Hocker also pointed out that county law cannot override state law.

Venables, a co-sponsor of HB 500, confirmed that the intent of the language in the law was to make it easier for people to have alternative energy systems – both solar and wind-powered.

“If memory serves me right, it was to make it a lot easier for alternative energy,” he said.

Venables said he didn’t remember specifically discussing the Sussex County’s 5-acre ordinance during the creation and passage of HB 500. He said legislators had wanted to make sure that homeowner’s associations, primarily, would not be able to restrict such systems.

He added that legislators did not spend too much time discussing the counties’ specific ordinances, if any, but that the 5-acre minimum in Sussex County was precisely the type of barrier they didn’t want people to encounter when endeavoring to put up a wind turbine.

“The very reason we did that is because we didn’t want people to have to have 5 acres,” Venables emphasized. “It was to remove the restrictions, not to make it more difficult.”

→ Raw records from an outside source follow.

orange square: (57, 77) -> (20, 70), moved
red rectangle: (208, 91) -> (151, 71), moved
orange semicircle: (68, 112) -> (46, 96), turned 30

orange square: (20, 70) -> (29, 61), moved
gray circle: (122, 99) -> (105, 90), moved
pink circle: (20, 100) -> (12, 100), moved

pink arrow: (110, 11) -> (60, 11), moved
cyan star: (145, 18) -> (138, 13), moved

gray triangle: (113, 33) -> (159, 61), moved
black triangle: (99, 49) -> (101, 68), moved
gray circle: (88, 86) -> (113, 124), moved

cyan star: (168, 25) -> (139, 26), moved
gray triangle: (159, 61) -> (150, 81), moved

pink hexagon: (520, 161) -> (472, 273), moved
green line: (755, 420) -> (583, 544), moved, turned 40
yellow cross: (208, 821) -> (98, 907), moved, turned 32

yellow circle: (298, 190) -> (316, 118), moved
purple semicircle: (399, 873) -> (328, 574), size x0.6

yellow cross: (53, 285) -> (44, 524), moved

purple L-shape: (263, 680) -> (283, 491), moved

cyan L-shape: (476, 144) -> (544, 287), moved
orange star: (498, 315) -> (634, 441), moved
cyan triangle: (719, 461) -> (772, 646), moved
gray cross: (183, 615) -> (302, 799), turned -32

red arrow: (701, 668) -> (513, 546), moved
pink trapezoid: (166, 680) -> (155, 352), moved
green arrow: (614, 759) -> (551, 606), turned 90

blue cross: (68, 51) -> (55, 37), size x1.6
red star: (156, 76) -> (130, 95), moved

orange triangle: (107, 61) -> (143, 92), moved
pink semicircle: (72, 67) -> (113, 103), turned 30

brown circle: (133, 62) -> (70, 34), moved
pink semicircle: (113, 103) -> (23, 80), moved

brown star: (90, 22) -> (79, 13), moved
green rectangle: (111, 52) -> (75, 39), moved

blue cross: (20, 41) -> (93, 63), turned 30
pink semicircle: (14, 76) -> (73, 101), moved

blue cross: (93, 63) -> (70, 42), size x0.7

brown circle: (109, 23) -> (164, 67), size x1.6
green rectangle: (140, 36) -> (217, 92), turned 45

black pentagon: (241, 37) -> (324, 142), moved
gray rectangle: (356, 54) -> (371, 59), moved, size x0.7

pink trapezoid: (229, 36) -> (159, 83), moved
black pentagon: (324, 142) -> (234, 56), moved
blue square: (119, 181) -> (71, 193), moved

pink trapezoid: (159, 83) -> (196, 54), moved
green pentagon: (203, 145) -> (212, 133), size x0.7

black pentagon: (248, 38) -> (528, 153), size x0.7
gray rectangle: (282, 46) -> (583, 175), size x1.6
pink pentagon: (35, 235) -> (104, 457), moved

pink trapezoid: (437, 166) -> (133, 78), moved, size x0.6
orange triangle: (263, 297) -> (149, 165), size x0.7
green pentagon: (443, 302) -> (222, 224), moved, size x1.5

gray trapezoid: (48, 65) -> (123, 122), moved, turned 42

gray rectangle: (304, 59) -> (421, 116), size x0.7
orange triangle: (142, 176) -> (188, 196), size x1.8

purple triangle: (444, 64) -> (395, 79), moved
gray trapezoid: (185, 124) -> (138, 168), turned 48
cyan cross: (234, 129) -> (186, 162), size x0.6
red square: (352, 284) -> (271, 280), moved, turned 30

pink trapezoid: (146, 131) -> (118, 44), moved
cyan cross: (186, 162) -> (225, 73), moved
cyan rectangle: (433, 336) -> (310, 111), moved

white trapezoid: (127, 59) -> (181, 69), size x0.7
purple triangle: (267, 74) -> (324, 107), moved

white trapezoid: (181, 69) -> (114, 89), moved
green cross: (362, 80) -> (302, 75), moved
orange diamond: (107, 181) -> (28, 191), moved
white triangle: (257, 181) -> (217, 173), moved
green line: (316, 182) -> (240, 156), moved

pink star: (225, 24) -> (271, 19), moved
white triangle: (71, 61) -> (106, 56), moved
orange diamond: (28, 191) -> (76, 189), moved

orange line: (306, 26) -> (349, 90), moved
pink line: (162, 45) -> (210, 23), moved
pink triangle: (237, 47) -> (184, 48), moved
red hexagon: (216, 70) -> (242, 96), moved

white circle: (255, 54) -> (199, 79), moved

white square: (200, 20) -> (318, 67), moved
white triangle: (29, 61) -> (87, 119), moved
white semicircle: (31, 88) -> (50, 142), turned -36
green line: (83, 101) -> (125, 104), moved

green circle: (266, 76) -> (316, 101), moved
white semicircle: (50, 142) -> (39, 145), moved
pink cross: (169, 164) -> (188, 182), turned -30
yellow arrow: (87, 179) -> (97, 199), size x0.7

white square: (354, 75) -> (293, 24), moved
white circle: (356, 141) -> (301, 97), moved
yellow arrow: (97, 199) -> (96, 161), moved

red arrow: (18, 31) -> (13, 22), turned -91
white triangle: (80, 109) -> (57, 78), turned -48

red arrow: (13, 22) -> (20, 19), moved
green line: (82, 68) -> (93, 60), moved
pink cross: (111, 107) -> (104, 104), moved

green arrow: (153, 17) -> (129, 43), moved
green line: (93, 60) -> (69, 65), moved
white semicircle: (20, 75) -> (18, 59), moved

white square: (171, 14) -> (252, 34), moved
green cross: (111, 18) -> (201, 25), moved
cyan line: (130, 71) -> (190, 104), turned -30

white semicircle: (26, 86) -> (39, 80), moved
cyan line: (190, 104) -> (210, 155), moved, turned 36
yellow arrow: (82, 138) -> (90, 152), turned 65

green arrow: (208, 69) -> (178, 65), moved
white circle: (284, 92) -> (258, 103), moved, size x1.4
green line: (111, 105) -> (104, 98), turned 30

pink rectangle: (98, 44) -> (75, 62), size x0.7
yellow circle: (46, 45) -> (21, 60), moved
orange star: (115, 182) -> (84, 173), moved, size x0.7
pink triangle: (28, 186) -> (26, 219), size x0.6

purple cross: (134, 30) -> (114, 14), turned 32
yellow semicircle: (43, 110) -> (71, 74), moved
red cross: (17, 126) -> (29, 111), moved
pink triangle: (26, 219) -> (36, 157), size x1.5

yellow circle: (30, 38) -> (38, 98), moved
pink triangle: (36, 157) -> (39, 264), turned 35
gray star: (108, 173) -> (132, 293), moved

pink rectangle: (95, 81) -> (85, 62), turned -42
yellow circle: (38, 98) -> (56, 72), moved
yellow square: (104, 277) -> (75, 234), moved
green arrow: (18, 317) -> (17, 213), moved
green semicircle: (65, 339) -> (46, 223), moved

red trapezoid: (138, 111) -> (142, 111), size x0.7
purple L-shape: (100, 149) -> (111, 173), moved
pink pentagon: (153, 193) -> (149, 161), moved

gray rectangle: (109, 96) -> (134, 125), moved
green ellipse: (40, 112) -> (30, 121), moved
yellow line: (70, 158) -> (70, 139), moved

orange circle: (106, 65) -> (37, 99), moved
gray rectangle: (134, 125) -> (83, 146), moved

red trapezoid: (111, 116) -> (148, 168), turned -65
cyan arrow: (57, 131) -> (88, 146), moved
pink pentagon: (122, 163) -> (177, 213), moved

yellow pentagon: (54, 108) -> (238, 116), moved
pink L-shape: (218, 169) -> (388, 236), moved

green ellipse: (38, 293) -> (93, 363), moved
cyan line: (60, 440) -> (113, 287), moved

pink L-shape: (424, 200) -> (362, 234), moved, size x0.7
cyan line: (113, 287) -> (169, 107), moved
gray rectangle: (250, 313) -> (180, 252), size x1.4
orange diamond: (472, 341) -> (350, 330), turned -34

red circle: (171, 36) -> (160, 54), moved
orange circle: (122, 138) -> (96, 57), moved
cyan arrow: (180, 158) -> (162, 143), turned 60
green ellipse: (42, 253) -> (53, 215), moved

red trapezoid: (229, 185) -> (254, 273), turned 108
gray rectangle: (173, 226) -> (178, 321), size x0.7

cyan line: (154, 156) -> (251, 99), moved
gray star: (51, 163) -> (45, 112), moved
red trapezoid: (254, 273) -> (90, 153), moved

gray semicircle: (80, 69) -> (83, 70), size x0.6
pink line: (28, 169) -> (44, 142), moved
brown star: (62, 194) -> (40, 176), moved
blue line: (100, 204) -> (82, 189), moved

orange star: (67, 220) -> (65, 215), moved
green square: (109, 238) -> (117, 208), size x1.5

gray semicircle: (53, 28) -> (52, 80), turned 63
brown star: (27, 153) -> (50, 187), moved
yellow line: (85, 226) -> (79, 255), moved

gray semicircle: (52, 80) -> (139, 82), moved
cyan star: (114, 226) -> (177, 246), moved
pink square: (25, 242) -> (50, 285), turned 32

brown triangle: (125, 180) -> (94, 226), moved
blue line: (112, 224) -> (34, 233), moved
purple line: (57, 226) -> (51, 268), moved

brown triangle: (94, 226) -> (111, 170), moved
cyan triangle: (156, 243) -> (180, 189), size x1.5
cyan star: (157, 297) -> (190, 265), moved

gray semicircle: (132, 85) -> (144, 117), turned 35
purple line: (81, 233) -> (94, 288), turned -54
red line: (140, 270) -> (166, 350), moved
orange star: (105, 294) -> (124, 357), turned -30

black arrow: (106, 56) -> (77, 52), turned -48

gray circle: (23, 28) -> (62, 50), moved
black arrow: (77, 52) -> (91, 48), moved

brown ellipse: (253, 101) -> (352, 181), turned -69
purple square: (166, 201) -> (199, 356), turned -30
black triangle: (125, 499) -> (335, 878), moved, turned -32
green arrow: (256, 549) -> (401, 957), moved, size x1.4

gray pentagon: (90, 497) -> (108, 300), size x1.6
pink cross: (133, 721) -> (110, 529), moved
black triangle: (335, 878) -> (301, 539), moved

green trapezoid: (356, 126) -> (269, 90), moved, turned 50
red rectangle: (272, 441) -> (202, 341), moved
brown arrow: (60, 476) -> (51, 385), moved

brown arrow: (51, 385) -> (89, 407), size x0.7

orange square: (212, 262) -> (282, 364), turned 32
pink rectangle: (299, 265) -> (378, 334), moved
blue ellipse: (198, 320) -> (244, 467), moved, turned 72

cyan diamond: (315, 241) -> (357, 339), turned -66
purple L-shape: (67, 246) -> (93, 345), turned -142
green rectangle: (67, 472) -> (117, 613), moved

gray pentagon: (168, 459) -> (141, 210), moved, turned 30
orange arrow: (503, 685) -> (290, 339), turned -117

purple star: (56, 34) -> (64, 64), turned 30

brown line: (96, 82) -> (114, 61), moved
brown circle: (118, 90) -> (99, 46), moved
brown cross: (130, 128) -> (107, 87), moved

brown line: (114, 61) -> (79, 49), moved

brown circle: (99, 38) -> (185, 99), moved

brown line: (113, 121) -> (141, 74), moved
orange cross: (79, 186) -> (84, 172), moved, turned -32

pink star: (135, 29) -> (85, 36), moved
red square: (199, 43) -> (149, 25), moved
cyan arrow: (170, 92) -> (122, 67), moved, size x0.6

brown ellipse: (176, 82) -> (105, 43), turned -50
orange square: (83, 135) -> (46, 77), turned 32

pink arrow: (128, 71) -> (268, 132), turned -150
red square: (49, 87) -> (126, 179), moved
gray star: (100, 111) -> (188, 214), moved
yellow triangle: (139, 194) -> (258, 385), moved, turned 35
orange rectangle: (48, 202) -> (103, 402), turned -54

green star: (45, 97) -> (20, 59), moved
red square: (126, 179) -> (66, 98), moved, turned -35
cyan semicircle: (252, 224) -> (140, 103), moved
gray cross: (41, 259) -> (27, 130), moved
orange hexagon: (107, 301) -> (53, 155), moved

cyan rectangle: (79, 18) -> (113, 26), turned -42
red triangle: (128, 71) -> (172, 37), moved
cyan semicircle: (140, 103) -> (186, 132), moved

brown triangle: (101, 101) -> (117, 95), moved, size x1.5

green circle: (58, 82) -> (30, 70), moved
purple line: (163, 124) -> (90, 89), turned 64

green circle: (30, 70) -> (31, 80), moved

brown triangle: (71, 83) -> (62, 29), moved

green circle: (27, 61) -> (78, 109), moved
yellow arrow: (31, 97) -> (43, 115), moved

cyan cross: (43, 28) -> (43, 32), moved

Menoche emphasized that Sussex County is standing by the 5-acre rule adopted years ago as a minimum acreage for windmills, and he has asked that they change or amend the ordinance, so that it will no longer restrict owners of 5 acres or less from be able to construct renewable energy systems, such as wind turbines.

Sussex County Councilman George Cole said the options to make such a change would be to introduce a new ordinance, or to “lobby the state to get out of the land-use business.”

Cole also asked about what towns were doing on the issue. For example, Fenwick Island last year capped a wind turbine’s maximum allowable height at 33 feet.

Citing HB 70, Fenwick Island Councilman Todd Smallwood said, “We can certainly hold our ground on the 30-foot height limit. And it’s not our fault if they don’t work” at that height. “It’s not our problem.”

Moore explained that it would be just as lengthy a process to get a county ordinance drafted, introduced and circulated, and to hold public hearings prior to possible adoption, as it would be to have the state legislation address the issue in January.

“We can’t just snap our fingers,” he said. “We feel this was not what the State wanted, but with passing it so late in the session, in the epilogue language, this is what we are faced with.”

Menoche said he did not get the direction he was looking for from the county council.

“It wasn’t, ‘All right, we can see where Planning and Zoning could change the policy.’ It wasn’t, ‘We’ll see where we can make changes. It was just. ‘All right, see ya.’”

He also asked why he, as a business owner, should have to file a lawsuit against the county to spur such a change, or wait until the next General Assembly session for changes to happen, when legislators have said their intention was clear.

Menoche said he also wonders where the enforcement from the state comes in and that he questions the original ordinance. He currently has two interested customers – one near Fenwick Island and one near Laurel, the latter a homeowner with more than 4 acres – and yet sits with his hands tied.

“Why 5 acres?” he asked, emphasizing the financial loss to the county, as well. “They are losing money because we’ve not been able to get any building permits.”

But Menoche also noted that, even in light of the new language – which the county interprets as prohibiting people from even being able to apply for variances for wind turbines on less than 5 acres – he had been to county offices within the past week and was handed an application and told he would need to fill it out.

That’s something the county council said they would address after it was brought to their attention on Sept. 14.